• **Problem to solve**
If a line in the listing below includes the word "kapsamında", pick it out.

• **Data section**

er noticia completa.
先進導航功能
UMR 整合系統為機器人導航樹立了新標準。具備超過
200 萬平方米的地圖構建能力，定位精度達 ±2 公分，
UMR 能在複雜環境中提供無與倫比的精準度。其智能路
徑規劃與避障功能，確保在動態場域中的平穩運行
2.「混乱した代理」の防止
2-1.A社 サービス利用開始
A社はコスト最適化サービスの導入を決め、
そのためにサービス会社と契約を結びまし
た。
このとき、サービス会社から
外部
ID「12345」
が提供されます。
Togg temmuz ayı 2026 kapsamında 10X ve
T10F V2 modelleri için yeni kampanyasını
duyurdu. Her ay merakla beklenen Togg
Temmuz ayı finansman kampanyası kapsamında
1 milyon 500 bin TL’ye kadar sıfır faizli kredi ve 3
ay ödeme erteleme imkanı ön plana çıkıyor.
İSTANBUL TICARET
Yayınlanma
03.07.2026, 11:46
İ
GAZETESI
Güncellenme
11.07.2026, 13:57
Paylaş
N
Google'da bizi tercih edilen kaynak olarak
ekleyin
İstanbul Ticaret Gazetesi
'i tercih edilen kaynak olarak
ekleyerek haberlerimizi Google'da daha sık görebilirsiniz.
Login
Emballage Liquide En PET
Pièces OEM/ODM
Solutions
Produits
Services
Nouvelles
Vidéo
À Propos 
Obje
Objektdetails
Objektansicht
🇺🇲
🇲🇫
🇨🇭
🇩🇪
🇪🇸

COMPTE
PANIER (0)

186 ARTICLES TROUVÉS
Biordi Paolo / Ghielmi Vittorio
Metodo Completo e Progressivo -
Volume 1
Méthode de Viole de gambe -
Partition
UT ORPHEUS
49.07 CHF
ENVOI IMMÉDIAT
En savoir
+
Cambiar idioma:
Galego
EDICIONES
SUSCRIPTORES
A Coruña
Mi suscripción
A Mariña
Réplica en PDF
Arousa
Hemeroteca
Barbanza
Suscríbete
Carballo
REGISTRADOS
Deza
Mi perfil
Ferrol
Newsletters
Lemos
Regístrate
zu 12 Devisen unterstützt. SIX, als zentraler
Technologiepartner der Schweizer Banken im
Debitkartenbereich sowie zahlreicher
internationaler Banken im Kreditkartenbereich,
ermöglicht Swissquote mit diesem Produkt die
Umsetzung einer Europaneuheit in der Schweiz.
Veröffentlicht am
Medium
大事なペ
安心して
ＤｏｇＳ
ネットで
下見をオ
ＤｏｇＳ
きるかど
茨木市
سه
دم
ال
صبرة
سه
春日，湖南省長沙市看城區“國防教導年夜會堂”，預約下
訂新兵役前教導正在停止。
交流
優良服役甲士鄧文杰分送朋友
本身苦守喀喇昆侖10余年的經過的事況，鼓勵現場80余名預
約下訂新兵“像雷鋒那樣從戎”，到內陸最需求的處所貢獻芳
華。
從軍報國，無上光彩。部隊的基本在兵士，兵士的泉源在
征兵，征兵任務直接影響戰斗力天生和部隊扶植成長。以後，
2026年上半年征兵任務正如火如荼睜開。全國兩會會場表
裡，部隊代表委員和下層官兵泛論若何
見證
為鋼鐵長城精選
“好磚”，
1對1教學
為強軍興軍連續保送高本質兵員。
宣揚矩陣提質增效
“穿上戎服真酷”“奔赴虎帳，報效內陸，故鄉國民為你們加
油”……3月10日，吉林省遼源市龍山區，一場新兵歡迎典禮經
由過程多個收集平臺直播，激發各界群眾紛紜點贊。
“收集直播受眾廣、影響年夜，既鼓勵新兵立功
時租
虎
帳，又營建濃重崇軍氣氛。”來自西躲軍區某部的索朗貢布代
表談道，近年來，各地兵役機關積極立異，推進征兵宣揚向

• **Problem solution**
Togg temmuz ayı 2026 kapsamında 10X ve
Temmuz ayı finansman kampanyası kapsamında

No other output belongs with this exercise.